Libvirt SEV support in Kitten
Hello, I have been testing Alma Linux Kitten and libvirt is not properly detecting SEV capabilities. Is Libvirt/QEMU compiled without SEV support ? $ dmesg | grep -i sev [ 1.821468] ccp 0000:45:00.1: sev enabled [ 53.414679] kvm_amd: SEV enabled (ASIDs 250 - 509) [ 53.414701] kvm_amd: SEV-ES enabled (ASIDs 1 - 249) [ 53.414720] kvm_amd: SEV-SNP disabled (ASIDs 1 - 249) $ virsh domcapabilities | grep -i sev <sev supported='no'/> $ virt-host-validate QEMU: Checking for hardware virtualization : PASS QEMU: Checking if device '/dev/kvm' exists : PASS QEMU: Checking if device '/dev/kvm' is accessible : PASS QEMU: Checking if device '/dev/vhost-net' exists : PASS QEMU: Checking if device '/dev/net/tun' exists : PASS QEMU: Checking for cgroup 'cpu' controller support : PASS QEMU: Checking for cgroup 'cpuacct' controller support : PASS QEMU: Checking for cgroup 'cpuset' controller support : PASS QEMU: Checking for cgroup 'memory' controller support : PASS QEMU: Checking for cgroup 'devices' controller support : PASS QEMU: Checking for cgroup 'blkio' controller support : PASS QEMU: Checking for device assignment IOMMU support : PASS QEMU: Checking if IOMMU is enabled by kernel : PASS QEMU: Checking for secure guest support : PASS QEMU: Checking for AMD Secure Encrypted Virtualization-Encrypted State (SEV-ES): PASS QEMU: Checking for AMD Secure Encrypted Virtualization-Secure Nested Paging (SEV-SNP): PASS
On Friday, February 21, 2025 7:29:24 AM Eastern Standard Time Teodor Pripoae wrote:
Hello,
I have been testing Alma Linux Kitten and libvirt is not properly detecting SEV capabilities. Is Libvirt/QEMU compiled without SEV support ?

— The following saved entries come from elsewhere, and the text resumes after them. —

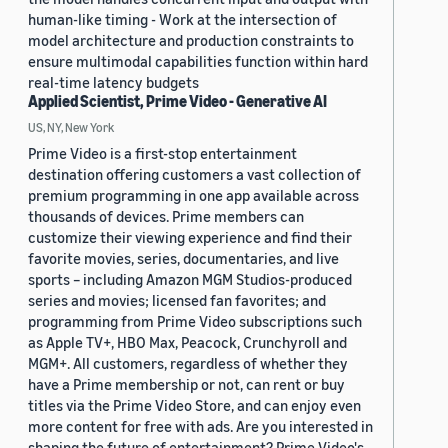
human-like timing - Work at the intersection of
model architecture and production constraints to
ensure multimodal capabilities function within hard
real-time latency budgets
Applied Scientist, Prime Video - Generative AI
US, NY, New York
Prime Video is a first-stop entertainment
destination offering customers a vast collection of
premium programming in one app available across
thousands of devices. Prime members can
customize their viewing experience and find their
favorite movies, series, documentaries, and live
sports – including Amazon MGM Studios-produced
series and movies; licensed fan favorites; and
programming from Prime Video subscriptions such
as Apple TV+, HBO Max, Peacock, Crunchyroll and
MGM+. All customers, regardless of whether they
have a Prime membership or not, can rent or buy
titles via the Prime Video Store, and can enjoy even
more content for free with ads. Are you interested in
shaping the future of entertainment? Prime Video's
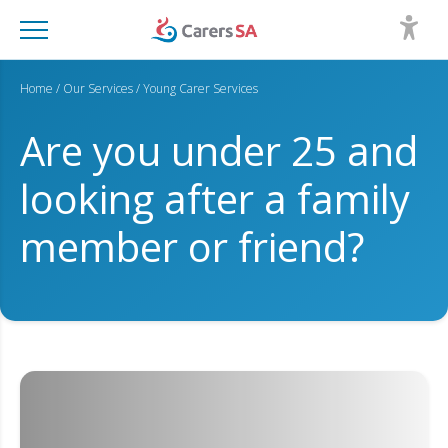
Home
/
Our Services
/
Young Carer Services
Are you under 25 and
looking after a family
member or friend?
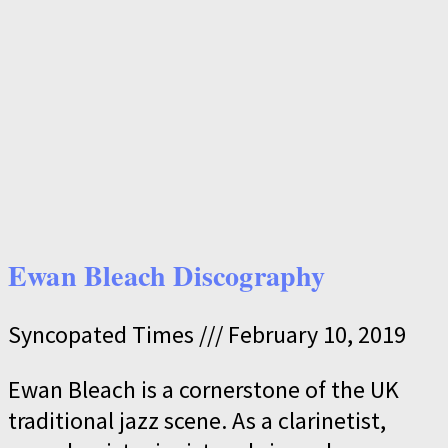
Ewan Bleach Discography
Syncopated Times
February 10, 2019
Ewan Bleach is a cornerstone of the UK
traditional jazz scene. As a clarinetist,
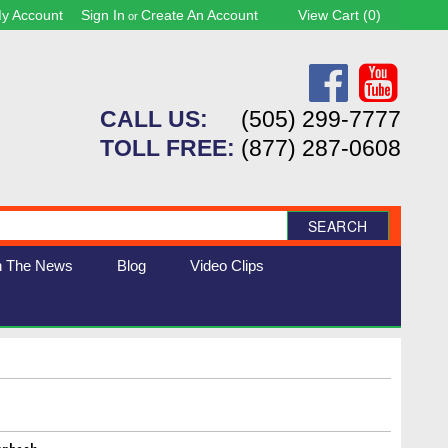
y Account
Sign In
Create An Account
View Cart (
0
)
or
CALL US:
(505) 299-7777
TOLL FREE:
(877) 287-0608
SEARCH
n The News
Blog
Video Clips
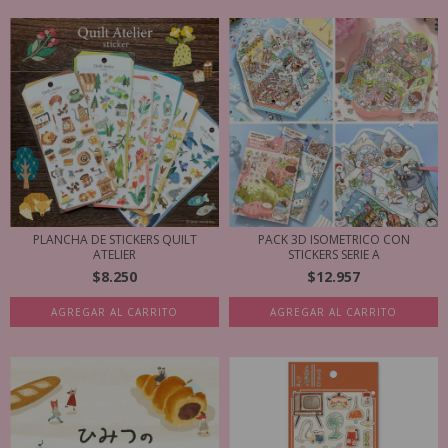
PLANCHA DE STICKERS QUILT
PACK 3D ISOMETRICO CON
ATELIER
STICKERS SERIE A
$8.250
$12.957
AGREGAR AL CARRITO
AGREGAR AL CARRITO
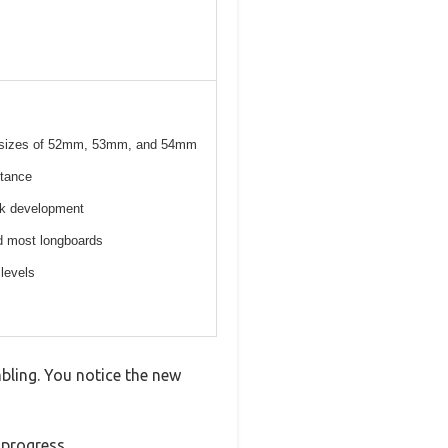
el sizes of 52mm, 53mm, and 54mm
stance
ick development
nd most longboards
 levels
mbling. You notice the new
 progress.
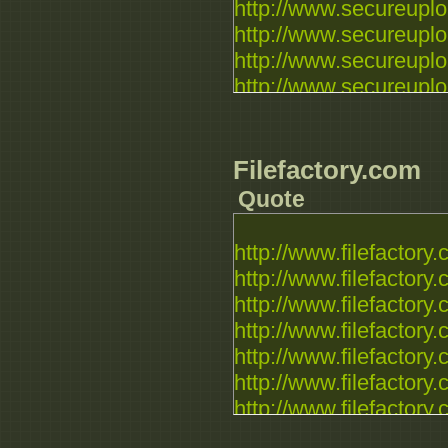
http://www.secureuploa
http://www.secureuploa
http://www.secureuploa
http://www.secureuploa
Filefactory.com
Quote
http://www.filefactory.c
http://www.filefactory.c
http://www.filefactory.c
http://www.filefactory.c
http://www.filefactory.c
http://www.filefactory.c
http://www.filefactory.c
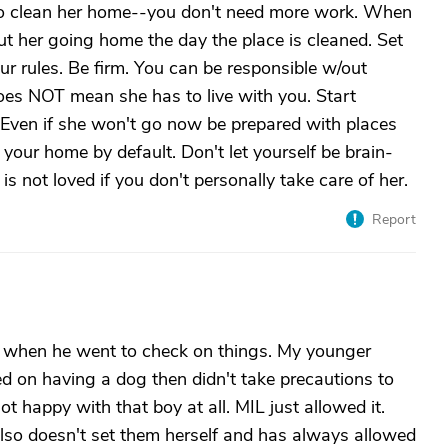
o clean her home--you don't need more work. When
ut her going home the day the place is cleaned. Set
ur rules. Be firm. You can be responsible w/out
does NOT mean she has to live with you. Start
t. Even if she won't go now be prepared with places
 your home by default. Don't let yourself be brain-
s not loved if you don't personally take care of her.
Report
k when he went to check on things. My younger
ed on having a dog then didn't take precautions to
t happy with that boy at all. MIL just allowed it.
lso doesn't set them herself and has always allowed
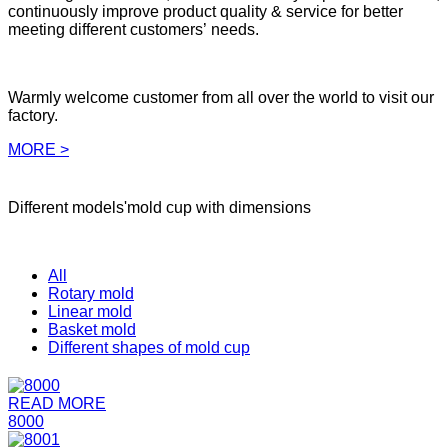
continuously improve product quality & service for better
meeting different customers’ needs.
Warmly welcome customer from all over the world to visit our
factory.
MORE >
Different models'mold cup with dimensions
All
Rotary mold
Linear mold
Basket mold
Different shapes of mold cup
READ MORE
8000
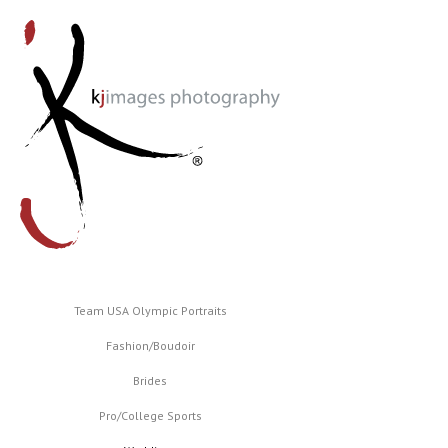
Team USA Olympic Portraits
Fashion/Boudoir
Brides
Pro/College Sports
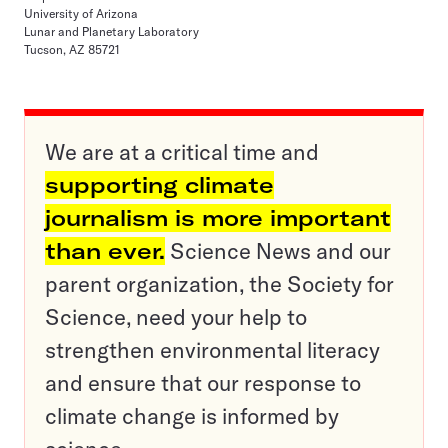
University of Arizona
Lunar and Planetary Laboratory
Tucson, AZ 85721
We are at a critical time and
supporting climate
journalism is more important
than ever.
Science News and our
parent organization, the Society for
Science, need your help to
strengthen environmental literacy
and ensure that our response to
climate change is informed by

$ dmesg | grep -i sev [ 1.821468] ccp 0000:45:00.1: sev enabled [ 53.414679] kvm_amd: SEV enabled (ASIDs 250 - 509) [ 53.414701] kvm_amd: SEV-ES enabled (ASIDs 1 - 249) [ 53.414720] kvm_amd: SEV-SNP disabled (ASIDs 1 - 249)

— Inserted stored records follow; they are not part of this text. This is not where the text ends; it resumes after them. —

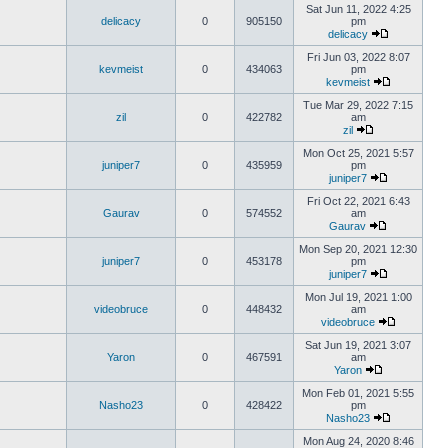
Sat Jun 11, 2022 4:25
delicacy
0
905150
pm
delicacy
Fri Jun 03, 2022 8:07
kevmeist
0
434063
pm
kevmeist
Tue Mar 29, 2022 7:15
zil
0
422782
am
zil
Mon Oct 25, 2021 5:57
juniper7
0
435959
pm
juniper7
Fri Oct 22, 2021 6:43
Gaurav
0
574552
am
Gaurav
Mon Sep 20, 2021 12:30
juniper7
0
453178
pm
juniper7
Mon Jul 19, 2021 1:00
videobruce
0
448432
am
videobruce
Sat Jun 19, 2021 3:07
Yaron
0
467591
am
Yaron
Mon Feb 01, 2021 5:55
Nasho23
0
428422
pm
Nasho23
Mon Aug 24, 2020 8:46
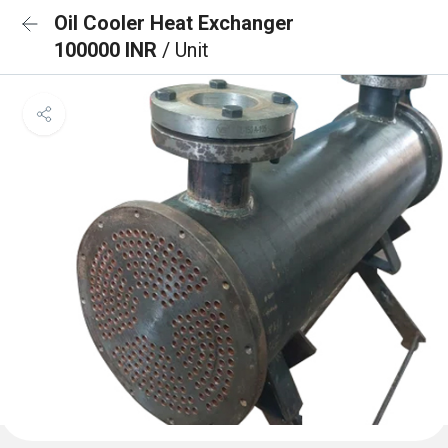
Oil Cooler Heat Exchanger
100000 INR
/ Unit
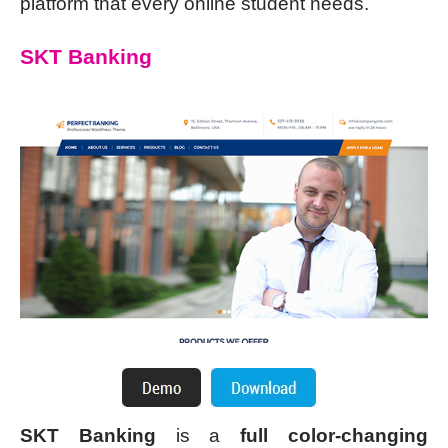
platform that every online student needs.
SKT Banking
SKT Banking
is a
full color-changing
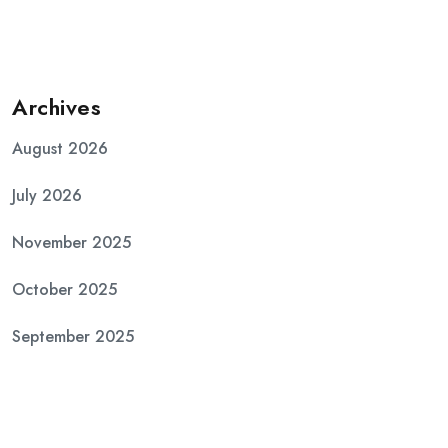
Archives
August 2026
July 2026
November 2025
October 2025
September 2025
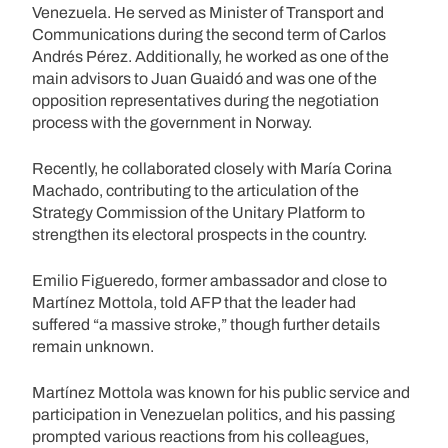
Venezuela. He served as Minister of Transport and
Communications during the second term of Carlos
Andrés Pérez. Additionally, he worked as one of the
main advisors to Juan Guaidó and was one of the
opposition representatives during the negotiation
process with the government in Norway.
Recently, he collaborated closely with María Corina
Machado, contributing to the articulation of the
Strategy Commission of the Unitary Platform to
strengthen its electoral prospects in the country.
Emilio Figueredo, former ambassador and close to
Martínez Mottola, told AFP that the leader had
suffered “a massive stroke,” though further details
remain unknown.
Martínez Mottola was known for his public service and
participation in Venezuelan politics, and his passing
prompted various reactions from his colleagues,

$ virsh domcapabilities | grep -i sev <sev supported='no'/>
$ virt-host-validate QEMU: Checking for hardware virtualization : PASS QEMU: Checking if device '/dev/kvm' exists : PASS QEMU: Checking if device '/dev/kvm' is accessible : PASS QEMU: Checking if device '/dev/vhost-net' exists : PASS QEMU: Checking if device '/dev/net/tun' exists : PASS QEMU: Checking for cgroup 'cpu' controller support : PASS QEMU: Checking for cgroup 'cpuacct' controller support : PASS QEMU: Checking for cgroup 'cpuset' controller support : PASS QEMU: Checking for cgroup 'memory' controller support : PASS QEMU: Checking for cgroup 'devices' controller support : PASS QEMU: Checking for cgroup 'blkio' controller support : PASS QEMU: Checking for device assignment IOMMU support : PASS QEMU: Checking if IOMMU is enabled by kernel : PASS QEMU: Checking for secure guest support : PASS QEMU: Checking for AMD Secure Encrypted Virtualization-Encrypted State (SEV-ES): PASS QEMU: Checking for AMD Secure Encrypted Virtualization-Secure Nested Paging (SEV-SNP): PASS
I don't own a system to check this myself, but based on what I see in the qemu-kvm and libvirt package sources in CentOS Stream, I expect this feature to be available. According to the Red Hat Enterprise Linux 10.0 Beta release notes, it is available as a technology preview[1]. The following steps are required to enable SEV:
# Enable SEV and memory encryption $ sudo grubby --update-kernel=ALL --args="mem_encrypt=on kvm_amd.sev=1"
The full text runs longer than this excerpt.